「アパマンの法人化」が相続税の節税策になる理由
所有している不動産にアパートやマンションを建てて不動産事業を行い、納税資金を貯めつつ株式会社として法人化することで、相続人に相続財産を分散することができ、結果的に節税が可能になります。
言うまでもなく、株式会社とは「株主が資金を出資する会社」のことです。経営者は株主が主宰する株主総会で選出され、承認されます。そうして委任を受けた経営者(役員)が経営します。相続人である配偶者や子どもに相続財産を贈与し、新たに株主を配偶者や子どもになってもらうことで、相続財産の分散を図ります。
被相続人は、株主以外であれば誰でもかまいませんが、被相続人を役員にして、役員報酬を支払うことになれば、相続財産を分配したことにはならないので注意しましょう。
また、相続人を株主にすると同時に役員にすることで、会社の収益を役員に分散することができ、さらなる節税効果が見込めます。従業員と異なり、役員ならば経営に関与することにより役員報酬は1か月に1回、1時間の仕事でも会社に貢献しているとみなされます。ところが、従業員だと、それでは1時間分の給料しか支払うことができません。これでは会社の収益を効率的に分散することが難しくなります。
なお、役員報酬は毎月同額を支払うことが重要です。

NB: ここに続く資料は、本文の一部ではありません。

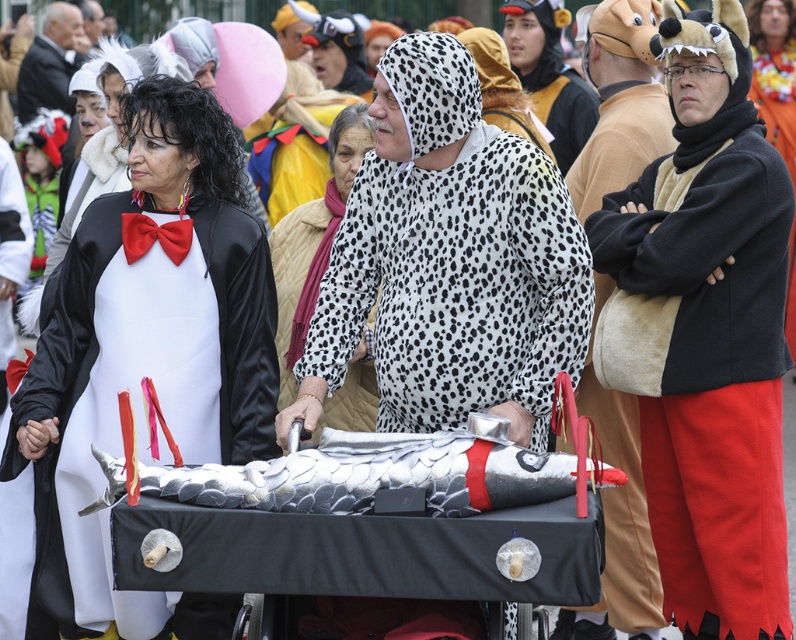 You are a photographer at the event and want to capture the velvet brown robe at right and the white quilted vest at center in the same frame. Which clothing item is closer to the camera?

The velvet brown robe at right is positioned under the white quilted vest at center, which means it is closer to the camera.

From the picture: You are standing in the middle of the scene and want to locate the velvet brown robe at right. According to the coordinates given, in which direction should you look to find it?

The velvet brown robe at right is located at coordinates point [621,499], so you should look to the lower right direction to find it. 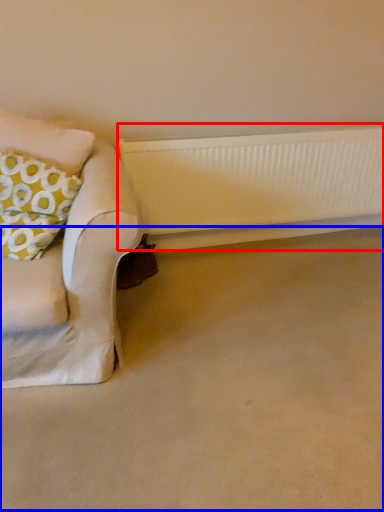 Question: Which point is closer to the camera, radiator (highlighted by a red box) or plain (highlighted by a blue box)?

Choices:
 (A) radiator
 (B) plain

Answer: (B) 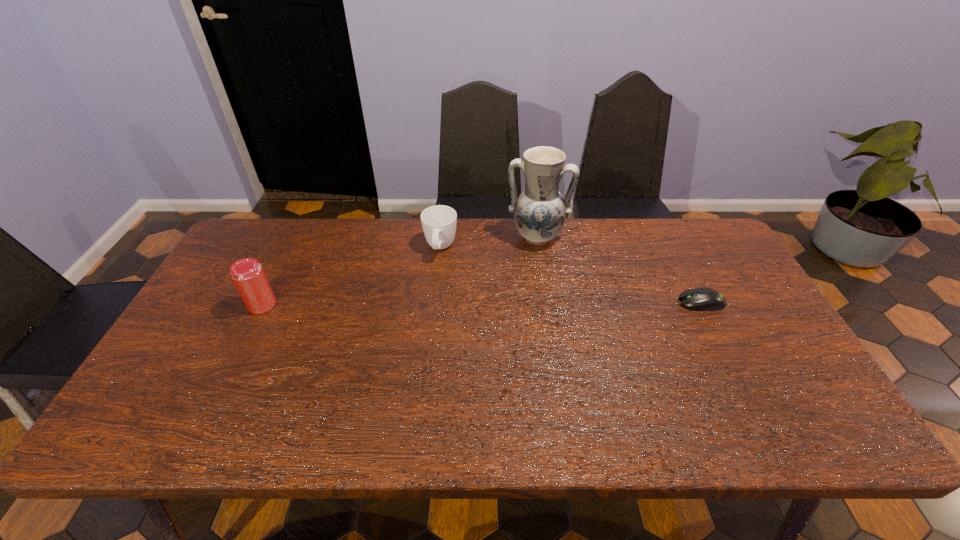 At what (x,y) coordinates should I click in order to perform the action: click on the second tallest object. Please return your answer as a coordinate pair (x, y). The width and height of the screenshot is (960, 540). Looking at the image, I should click on 247,274.

This screenshot has width=960, height=540. Find the location of `the leftmost object`. the leftmost object is located at coordinates (247, 274).

I want to click on the shortest object, so click(x=701, y=299).

This screenshot has width=960, height=540. Find the location of `the rightmost object`. the rightmost object is located at coordinates (701, 299).

Find the location of a particular element. The height and width of the screenshot is (540, 960). the second object from right to left is located at coordinates (540, 210).

Locate an element on the screen. the tallest object is located at coordinates (540, 210).

Identify the location of cup. This screenshot has height=540, width=960. (438, 222).

Identify the location of the third tallest object. (438, 222).

Image resolution: width=960 pixels, height=540 pixels. Identify the location of free space located 0.370m on the right of the leftmost object. (407, 305).

What are the coordinates of `free region located 0.260m on the wheel side of the computer mouse` in the screenshot? It's located at (587, 302). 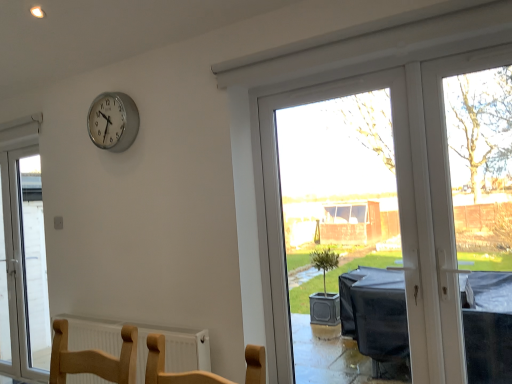 Describe the element at coordinates (113, 121) in the screenshot. I see `silver metallic clock at upper left` at that location.

The height and width of the screenshot is (384, 512). Describe the element at coordinates (23, 268) in the screenshot. I see `white glass door at left, the second window from the right` at that location.

The image size is (512, 384). Identify the location of transparent plastic window at center, the second window from the left. (393, 217).

Describe the element at coordinates (393, 217) in the screenshot. This screenshot has width=512, height=384. I see `transparent plastic window at center, acting as the 1th window starting from the right` at that location.

This screenshot has height=384, width=512. What are the coordinates of `silver metallic clock at upper left` in the screenshot? It's located at (113, 121).

From a real-world perspective, who is located higher, silver metallic clock at upper left or white textured radiator at lower center?

From a 3D spatial view, silver metallic clock at upper left is above.

Considering the relative sizes of silver metallic clock at upper left and white textured radiator at lower center in the image provided, is silver metallic clock at upper left bigger than white textured radiator at lower center?

No.

Identify the location of wall clock above the white textured radiator at lower center (from a real-world perspective). (113, 121).

Does silver metallic clock at upper left contain white textured radiator at lower center?

No, white textured radiator at lower center is not inside silver metallic clock at upper left.

This screenshot has height=384, width=512. I want to click on wall clock in front of the white glass door at left, which is counted as the first window, starting from the back, so click(113, 121).

Are silver metallic clock at upper left and white glass door at left, which is counted as the first window, starting from the back, making contact?

No, silver metallic clock at upper left is not in contact with white glass door at left, which is counted as the first window, starting from the back.

Considering the relative sizes of silver metallic clock at upper left and white glass door at left, which is counted as the first window, starting from the back, in the image provided, is silver metallic clock at upper left smaller than white glass door at left, which is counted as the first window, starting from the back,?

Yes, silver metallic clock at upper left is smaller than white glass door at left, which is counted as the first window, starting from the back.

From the picture: From a real-world perspective, is silver metallic clock at upper left positioned above or below white glass door at left, which is counted as the first window, starting from the back?

silver metallic clock at upper left is above white glass door at left, which is counted as the first window, starting from the back.

Is silver metallic clock at upper left in front of transparent plastic window at center, which appears as the 1th window when viewed from the front?

That is False.

Between point (114, 146) and point (493, 202), which one is positioned in front?

The point (114, 146) is more forward.

Is silver metallic clock at upper left wider than transparent plastic window at center, acting as the 1th window starting from the right?

Yes, silver metallic clock at upper left is wider than transparent plastic window at center, acting as the 1th window starting from the right.

There is a white textured radiator at lower center. Where is `the 1st window above it (from a real-world perspective)`? The image size is (512, 384). the 1st window above it (from a real-world perspective) is located at coordinates (23, 268).

Is there a large distance between white glass door at left, acting as the second window starting from the front, and white textured radiator at lower center?

Indeed, white glass door at left, acting as the second window starting from the front, is not near white textured radiator at lower center.

Which is less distant, (42,331) or (209,344)?

Point (42,331).

What's the angular difference between white glass door at left, the second window from the right, and white textured radiator at lower center's facing directions?

The facing directions of white glass door at left, the second window from the right, and white textured radiator at lower center are 0.011 degrees apart.

From the image's perspective, is white glass door at left, which is counted as the first window, starting from the back, under transparent plastic window at center, acting as the 1th window starting from the right?

Yes, from the image's perspective, white glass door at left, which is counted as the first window, starting from the back, is below transparent plastic window at center, acting as the 1th window starting from the right.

毎月の金額が異なると、同額でない部分については賞与としてみなされ、経費にすることができません。経費にできないと、相続財産をスムーズに相続人に移転されることもできなくなってしまいます。役員の給料は基本的に経費に計上できるのですが、事前に届け出ている賞与以外の賞与は計上できないことを覚えておきましょう。
従業員の場合は、給与も賞与も全額経費にすることができますが、前述のように支払うためには、労働の対価としての条件が必要になるので注意が必要です。
役員は多いほどおトクだが…「多すぎ」には要注意
このように、法人化して役員報酬で相続人に相続財産を分配する方法は、相続税の節税方法として非常に優れているところがあります。考え方としては、役員が多ければ多いほど、会社の収益を役員に分散することができるので、役員は多いほうがいいのです。
しかし、だからと言って役員を増やしすぎるのは考えものです。法律上は、役員の数に制限はありませんから、法的には問題ないのですが、会社の規模や内容からいって、何十人もいるというのは不自然だと言われることもあります。ですから、常識の範囲内で役員の数を設定することが大切です。また、孫を役員にしようと考えている場合、学生や未成年者に対する役員報酬は認められないので、こちらも注意が必要です。